Remapping the body
A stroke patient struggles to open a door. An amputee is frustrated at the erratic movements of his new prosthetic limb. And a healthy young individual is disappointed with how her body looks in the mirror. These troubles can stem from disruptions to the brain’s maps of the body; a problem observed in a whole host of other conditions. We currently have a limited understanding of these maps and how they adapt to changes of the body.
What are brain maps and why do we need them?
You might wonder why we need such maps of the body anyway. If you open almost any textbook on perception it will list only five senses; vision, hearing, touch, taste, and smell. Are these senses alone sufficient to guide everyday tasks such as a simple reaching and grasping movement? The current consensus is that the answer is no. One way to think about this is that having no map would be analogous to navigating the roads using only a compass. Difficult? Having a brain map is equivalent to having a street directory with that compass so you can get to where you want to go. So to make accurate movements we integrate sensory input with maps of the body.
These maps were first identified in the primary somatosensory cortex (SI) – the region of the brain that receives and interprets touch. Interestingly the map in SI is distorted compared to the body, much like how an atlas represents a distorted view of the world. We do not normally experience the body as distorted even though these brain maps are distorted. So there must be other processes that correct for the distortion. Researchers at NeuRA are trying to understand how to measure these brain maps so that we can compare them to those with impaired sensation.
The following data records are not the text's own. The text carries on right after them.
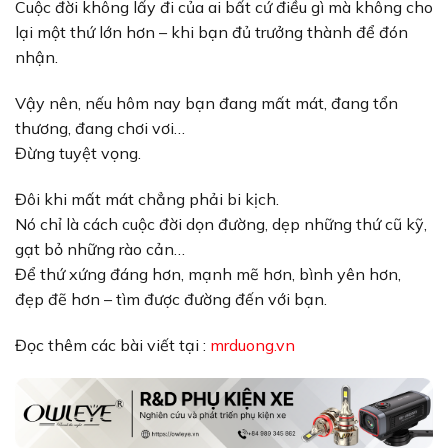
Cuộc đời không lấy đi của ai bất cứ điều gì mà không cho
lại một thứ lớn hơn – khi bạn đủ trưởng thành để đón
nhận.
Vậy nên, nếu hôm nay bạn đang mất mát, đang tổn
thương, đang chơi vơi…
Đừng tuyệt vọng.
Đôi khi mất mát chẳng phải bi kịch.
Nó chỉ là cách cuộc đời dọn đường, dẹp những thứ cũ kỹ,
gạt bỏ những rào cản…
Để thứ xứng đáng hơn, mạnh mẽ hơn, bình yên hơn,
đẹp đẽ hơn – tìm được đường đến với bạn.
Đọc thêm các bài viết tại :
mrduong.vn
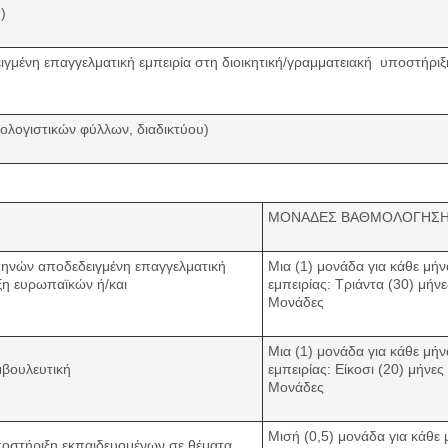
)
ειγμένη επαγγελματική εμπειρία στη διοικητική/γραμματειακή υποστήρ
ολογιστικών φύλλων, διαδικτύου)
ΜΟΝΑΔΕΣ ΒΑΘΜΟΛΟΓΗΣ
μηνών αποδεδειγμένη επαγγελματική
Μια (1) μονάδα για κάθε μή
ξη ευρωπαϊκών ή/και
εμπειρίας: Τριάντα (30) μήν
Μονάδες
Μια (1) μονάδα για κάθε μή
μβουλευτική
εμπειρίας: Είκοσι (20) μήνες
Μονάδες
Μισή (0,5) μονάδα για κάθε
ποστήριξη εκπαιδευομένων σε θέματα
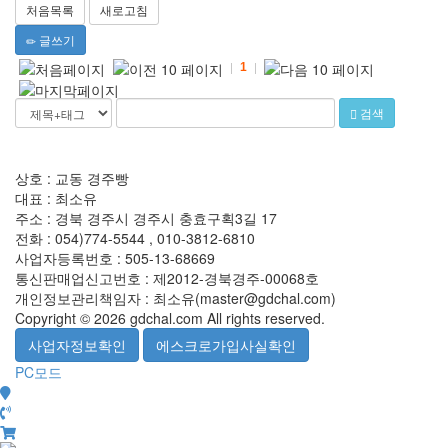
처음목록
새로고침
글쓰기
1
검색
상호 : 교동 경주빵
대표 : 최소유
주소 : 경북 경주시 경주시 충효구획3길 17
전화 : 054)774-5544 , 010-3812-6810
사업자등록번호 : 505-13-68669
통신판매업신고번호 : 제2012-경북경주-00068호
개인정보관리책임자 : 최소유(master@gdchal.com)
Copyright © 2026 gdchal.com All rights reserved.
PC모드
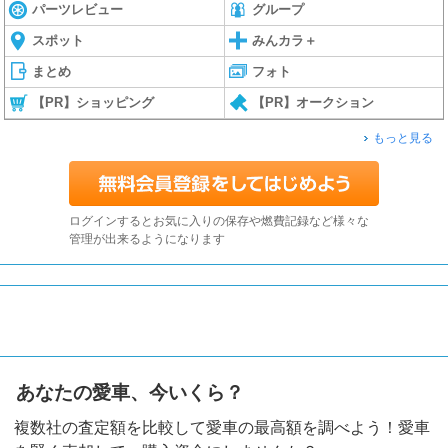
パーツレビュー
グループ
スポット
みんカラ＋
まとめ
フォト
【PR】ショッピング
【PR】オークション
もっと見る
ログインするとお気に入りの保存や燃費記録など様々な
管理が出来るようになります
あなたの愛車、今いくら？
複数社の査定額を比較して愛車の最高額を調べよう！愛車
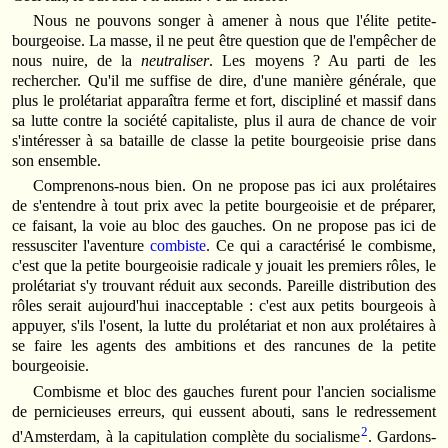
Nous ne pouvons songer à amener à nous que l'élite petite-
bourgeoise. La masse, il ne peut être question que de l'empêcher de
nous nuire, de la
neutraliser
. Les moyens ? Au parti de les
rechercher. Qu'il me suffise de dire, d'une manière générale, que
plus le prolétariat apparaîtra ferme et fort, discipliné et massif dans
sa lutte contre la société capitaliste, plus il aura de chance de voir
s'intéresser à sa bataille de classe la petite bourgeoisie prise dans
son ensemble.
Comprenons-nous bien. On ne propose pas ici aux prolétaires
de s'entendre à tout prix avec la petite bourgeoisie et de préparer,
ce faisant, la voie au bloc des gauches. On ne propose pas ici de
ressusciter l'aventure
combiste
. Ce qui a caractérisé le combisme,
c'est que la petite bourgeoisie radicale y jouait les premiers rôles, le
prolétariat s'y trouvant réduit aux seconds. Pareille distribution des
rôles serait aujourd'hui inacceptable : c'est aux petits bourgeois à
appuyer, s'ils l'osent, la lutte du prolétariat et non aux prolétaires à
se faire les agents des ambitions et des rancunes de la petite
bourgeoisie.
Combisme et bloc des gauches furent pour l'ancien socialisme
de pernicieuses erreurs, qui eussent abouti, sans le redressement
2
d'Amsterdam, à la capitulation complète du socialisme
. Gardons-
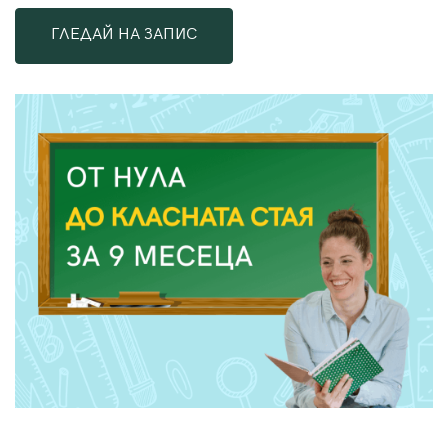
ГЛЕДАЙ НА ЗАПИС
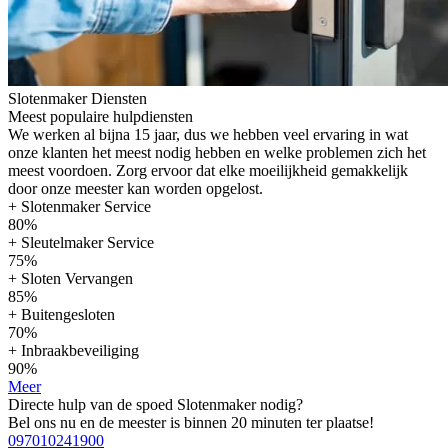
Slotenmaker Diensten
Meest populaire hulpdiensten
We werken al bijna 15 jaar, dus we hebben veel ervaring in wat
onze klanten het meest nodig hebben en welke problemen zich het
meest voordoen. Zorg ervoor dat elke moeilijkheid gemakkelijk
door onze meester kan worden opgelost.
+ Slotenmaker Service
80%
+ Sleutelmaker Service
75%
+ Sloten Vervangen
85%
+ Buitengesloten
70%
+ Inbraakbeveiliging
90%
Meer
Directe hulp van de spoed Slotenmaker nodig?
Bel ons nu en de meester is binnen 20 minuten ter plaatse!
097010241900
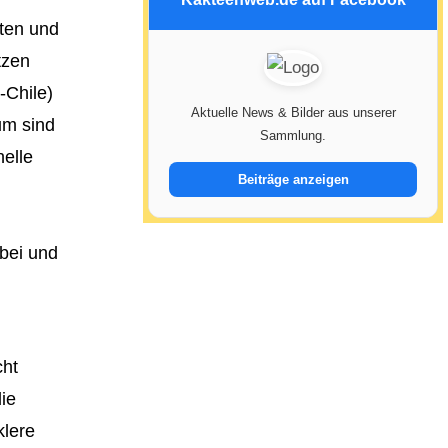
ten und
tzen
-Chile)
Aktuelle News & Bilder aus unserer
um sind
Sammlung.
helle
Beiträge anzeigen
bei und
cht
ie
klere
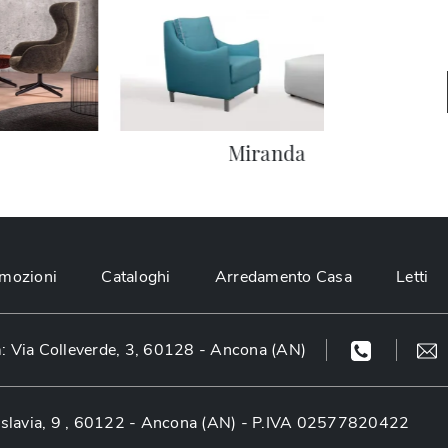
Miranda
mozioni
Cataloghi
Arredamento Casa
Letti
 Via Colleverde, 3, 60128 - Ancona (AN)
slavia, 9 , 60122 - Ancona (AN)
- P.IVA 02577820422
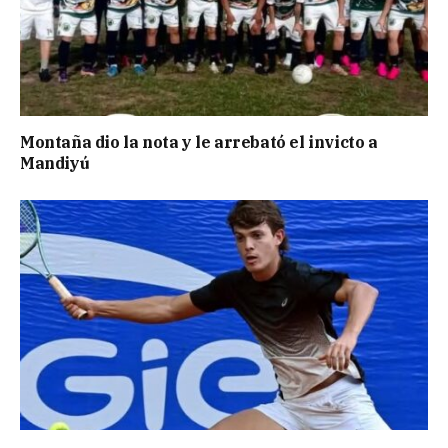
Montaña dio la nota y le arrebató el invicto a
Mandiyú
We have learnt about how this distortion is corrected by using illusions. An illusion is a discrepancy between the physical stimulus and perception. You may have played the schoolyard game where someone runs his or her finger slowly along your arm and you feel it at the elbow before it gets there. Similarly, pickpockets have exploited these limitations of touch processing for many years. Scientists are only beginning to discover the mechanisms behind these tricks and their potential as a tool to investigate brain maps.
Even with the help of illusions studying brain maps is difficult for a variety of reasons. First, there is no dedicated receptor for brain maps unlike the traditional five senses. Second, the body is always there so the sense cannot be easily manipulated. Third, it is difficult to engineer a device to mechanically stimulate a non-uniform surface. Fortunately the workshop was able to help us get around this problem, with a device that uses brushes that contour to the arm.
Using this device we set out to change the map by exploiting the assumptions that the brain makes when it is uncertain about touch. The brain assumes that two touches occurring nearby on the skin at about the same time arise from the same object. This assumption was first described for touch motion in the Cutaneous Rabbit Effect in the 1970’s (see gif, below). The brain also prefers to resolve sensory input of a moving object as having a smooth motion. In our experiment we used continuous motion of different speeds before and after the Cutaneous Rabbit Effect to perceptually distort the intervening patch of skin.
Does it work?
The illusion in our experiment was robust if the perceptual response was measured not long after the physical stimulus was given. We are testing if the illusion persists for minutes to hours. For this intervention to work the illusory touch must convince the brain that a lifetime of experience about the shape of the body is wrong. Fortunately we know that such maps can change – as they adapt to changes in our body’s shape as we grow. If these maps didn’t update, this process would be like using an old street directory to navigate through a developing city.
Some stroke patients experience a disorderly map of the hand. Researchers at NeuRA showed that distorted maps of the hand recover with time. This finding is promising given that others have also shown that the brains map remain amiable to change many years after stroke. However fast action is probably best. For instance, a prosthetic implanted not long after an amputation is often effective. If the illusion we used does work it will be able to speed up and optimise remapping after stroke and aid the incorporation of prosthetic limbs.